A theoretical and experimental examination into the dynamics of granular solids has been completed which covers aspects of flow and failure within this material. The investigation is divided into three natural sections; each section being devoted to a different type of failure. As indicated by the title, the subject of the study was cohesionless soil, and thus the basic tenets of soil mechanics and the failure of granular media are applicable.
The first section deals with gravity flow of non-cohesive granular material in both axial and rectangular geometry. Traditional plasticity theory is used to establish characteristics of stress and strain, also stress sliplines within a wedge. From these, two relationships between the angle of internal friction and the bound to a radial flow field are established.
A minimum energy theory of flow is discussed and then used to determine mass flow rates. From this theory a velocity profile is deduced an by use of either the entire profile or the vertical ray or the extreme angular ray three relationships between the bound tot he radial flow field and the mass flow rate are established.
The limits to piping in axial symmetry are defined. It is shown that gravity flow in rectangular geometry must always result in pipes. Experiments were devised to substantiate these findings and they show that, dependent upon the assumptions that were made, the devised relationships bracket, within reasonable limits, the radial bound and the mass flow rate.
Work of two other investigators is compared wit the presented experimental results.
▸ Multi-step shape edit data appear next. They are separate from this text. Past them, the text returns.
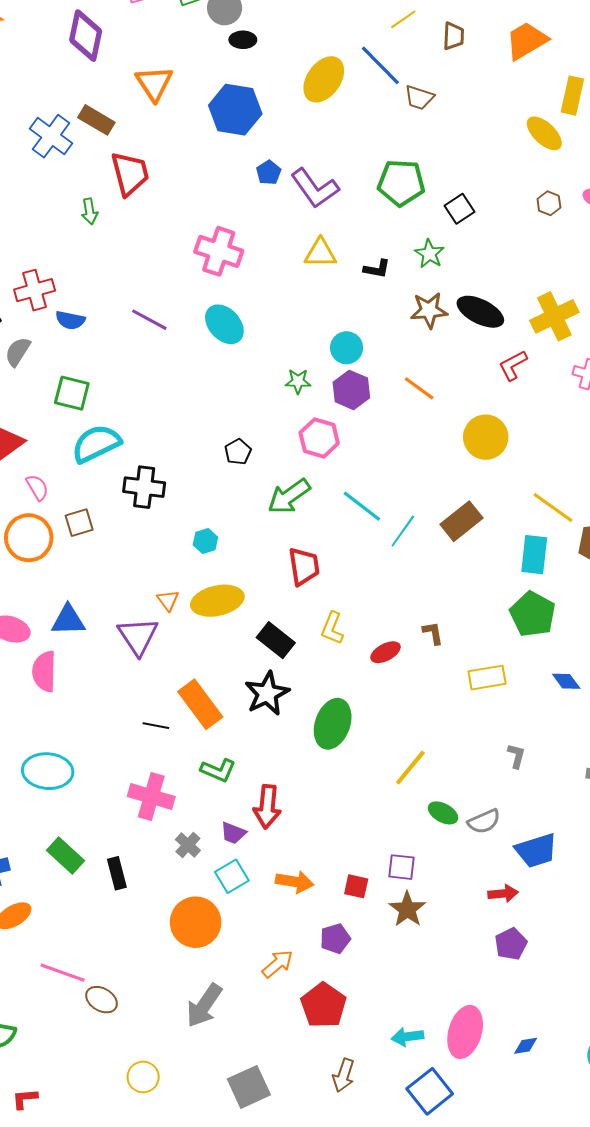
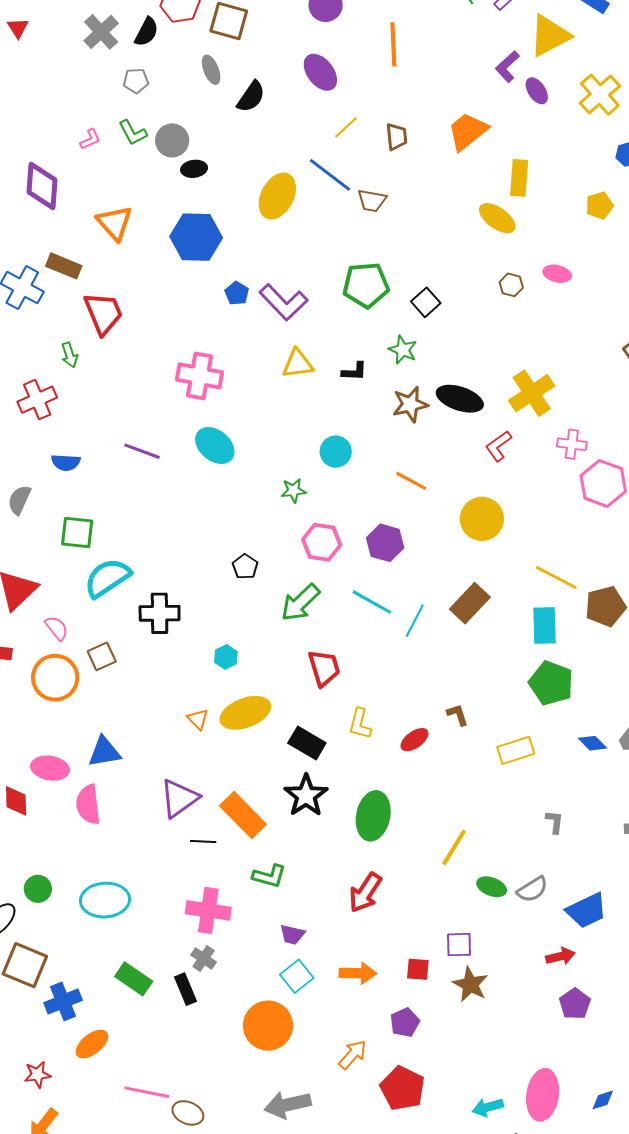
red cross: (35, 290) -> (37, 400), moved
purple hexagon: (351, 390) -> (385, 543), moved
purple triangle: (138, 636) -> (179, 798), moved, turned 36
red arrow: (267, 807) -> (365, 893), moved, turned 36
gray cross: (188, 845) -> (204, 958), moved
gray arrow: (204, 1005) -> (288, 1105), turned 51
The definitions of pipe are shown to have validity.Section Two was the result of an attempt to measure a parameter that was relevant to the investigation in Section Three. The possibility of the passive rather than the active lateral earth pressure acting upon a shifting retaining wall was discovered while attempting the measurement of the coefficient of friction of sand on mild steel.
The third section is concerned with an investigation into the factors that affect the forces on a horizontally propelled model that is immersed in sand. The parameters of depth, speed, projected model area, and other model characteristics were varied, and experimental relationships between the force and these parameters determined. Also, pressure measurements were made within the sand as the model passed to determine the extent of the failure region. Several other experiments, such as the effect of false walls on the force level, were made in order to determine the limits of validity of the main experiment.
It was found that the force on the model varied as the 2.3 power of the depth, linearly with the projected model area, and not at all with model surface, model length, or speed in the range 0-15 feet per minute. The pressure measurements and false-walls studies showed that failure occurred within the sand and not at the walls of the tank; also that failure took the form of successive shear dislocation of pyramidally shaped wedges of sand.